Phenylephrine hydrochloride (1)

Via epoxide compound 5

A solution of 5 (0.51 g, 2.05 mmol) in dry methanol (5 mL) was saturated with methylamine gas and left stirred at room temperature for 2 hr. The solution was concentrated to give the crude mixture. Hydrochloric acid (6M, 0.50 mL) was added to the solution of the crude mixture in methanol (5 mL). The resulting solution was stirred at room temperature for 2 hr and then concentrated under reduced pressure. The residue was purified on silica gel by eluting with methanol:dichloromethane (1:19) to produce, after concentration, PE (1) (0.38 g, 90%) as a white solid: m.p.141-143o (Lit.141o [11]); IR 3419, 2963, 2798, 1593, 1462, 1274, 1083, 879 cm-1; 1H- NMR δ 9.56 (s, 1H), 8.99 (br, 1H), 7.15 (t, J = 7.8 Hz, 1H), 6.81 (br, 1H), 6.78 (d, J = 7.7 Hz, 1H), 6.70 (d, J = 8.0 Hz, 1H), 6.11 (s, 1H), 4.83 (d, J = 8.3 Hz, 1H), 3.05 (d, J = 12.5 Hz, 1H), 2.11 (t, J = 12.4 Hz, 1H), 2.53 (s, 3H); 13C-NMR δ 157.99, 143.71, 129.78, 116.74, 115.12, 113.22, 68.49, 55.37, 33.14; HRMS calculated for C9H14NO2 [M+H]+ 168.0980, found 168.1019.

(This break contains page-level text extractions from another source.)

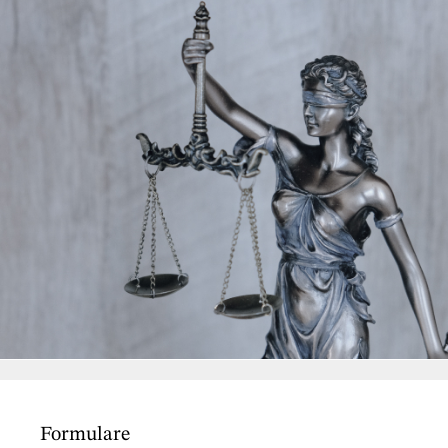
Formulare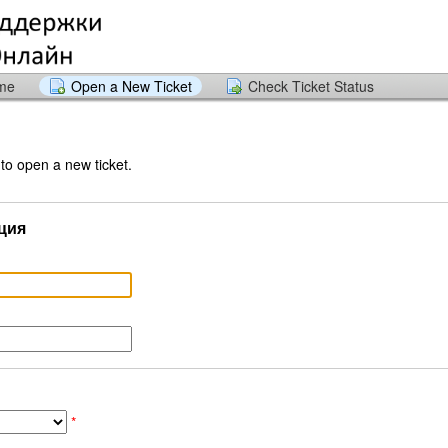
ome
Open a New Ticket
Check Ticket Status
 to open a new ticket.
ция
*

Via bromohydrin compound 6

A solution of bromohydrin 6 (0.53 g, 1.60 mmol) in dry methanol (5 mL) was processed under the same procedure as above to produce 1 (0.29 g, 85%).

ACKNOWLEDGEMENTS

We thank the Development and Promotion of Science and Technology Talents Project (DPST), the Graduate School and the Department of Chemistry, Chiang Mai University for their financial support.